Clipsal High Performance Ceiling Fan - You know what? The name of the informative article is only out and out misleading. The sole actual "disadvantage" when it comes to a ceiling fan is what it will take to get one properly installed. Ceiling fans might be difficult to install for the inexperienced do-it-yourselfer. Sometimes, where the ceiling fan is to be installed, you will need to run an electrical line to the place. Unless you are skillful at doing this kind of thing, hiring a qualified, bonded and licensed electrician will most likely save you much grief in the long run.
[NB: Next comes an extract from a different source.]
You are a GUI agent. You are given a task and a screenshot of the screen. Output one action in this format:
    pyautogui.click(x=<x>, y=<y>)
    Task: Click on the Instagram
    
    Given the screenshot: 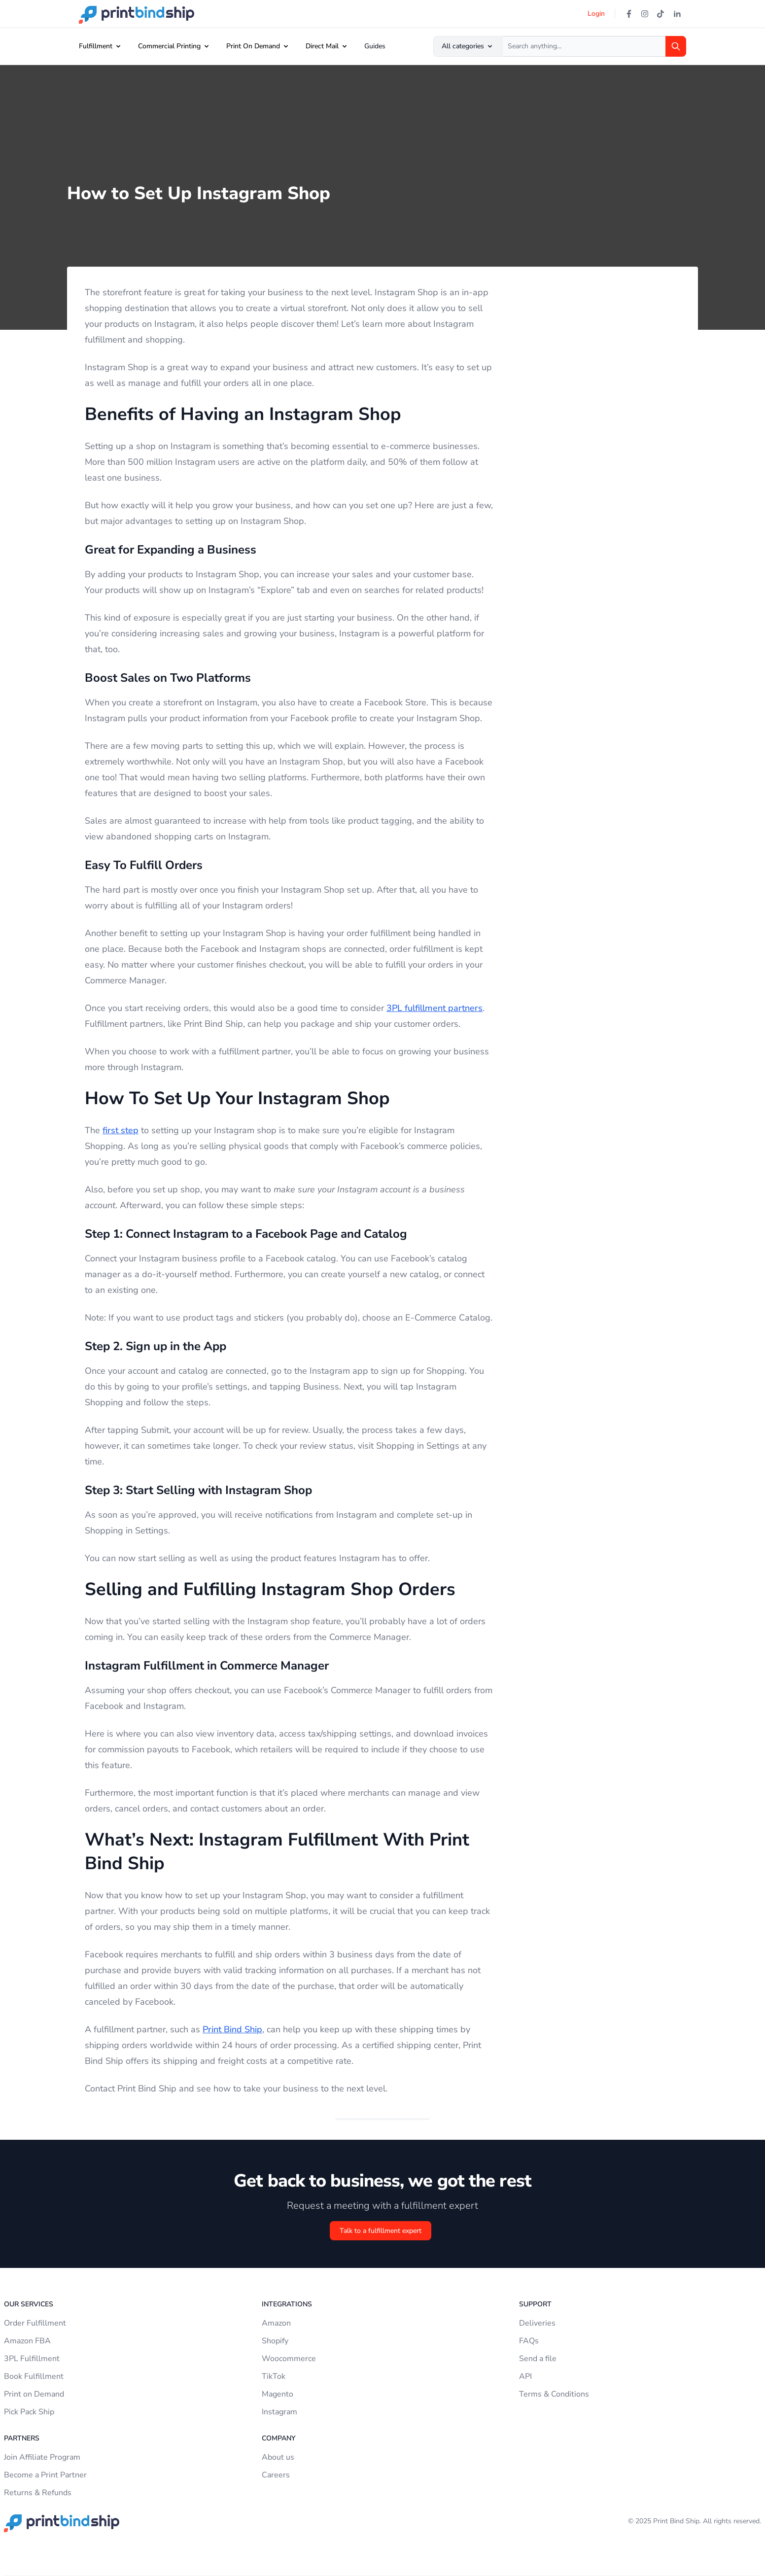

There is also the minor "con" that entails the issue of regular care. Properly installed, a ceiling fan will provide many, many years of nice cooling and cost-savings in your heat bill (assuming you've got a fan that enables you to reverse the blade direction). Granted, you need to wipe the blades down once in a while but everyone has household cleaning chores to take care of from time to time.
On occasion, ceiling fans need slight alterations and get out of balance. The most typical culprits are loose screws that attach the blades to the motor casing, blades which aren't at precisely the same angle (pitch) as the remaining blades as well as a blade or blades that weigh somewhat more compared to the others. Be sure that all of the screws are tight without going into great detail. Whenever they're not tightening the ones that have come loose and run the fan. If the wobbling has ceased, your problem has been solved.
Otherwise, use a yardstick or another straight piece of wood and place it (together with the fan stopped) vertically at the outer edge of among the blades. Rotate the blades by hand to make sure that every blade touches the stick. If one or more do not, only (and gently) bend the blade(s) so that their pitch matches the others and repeat the procedure until you are satisfied that each blade has the same pitch. Turn the fan on again and see in the event you've solved the difficulty.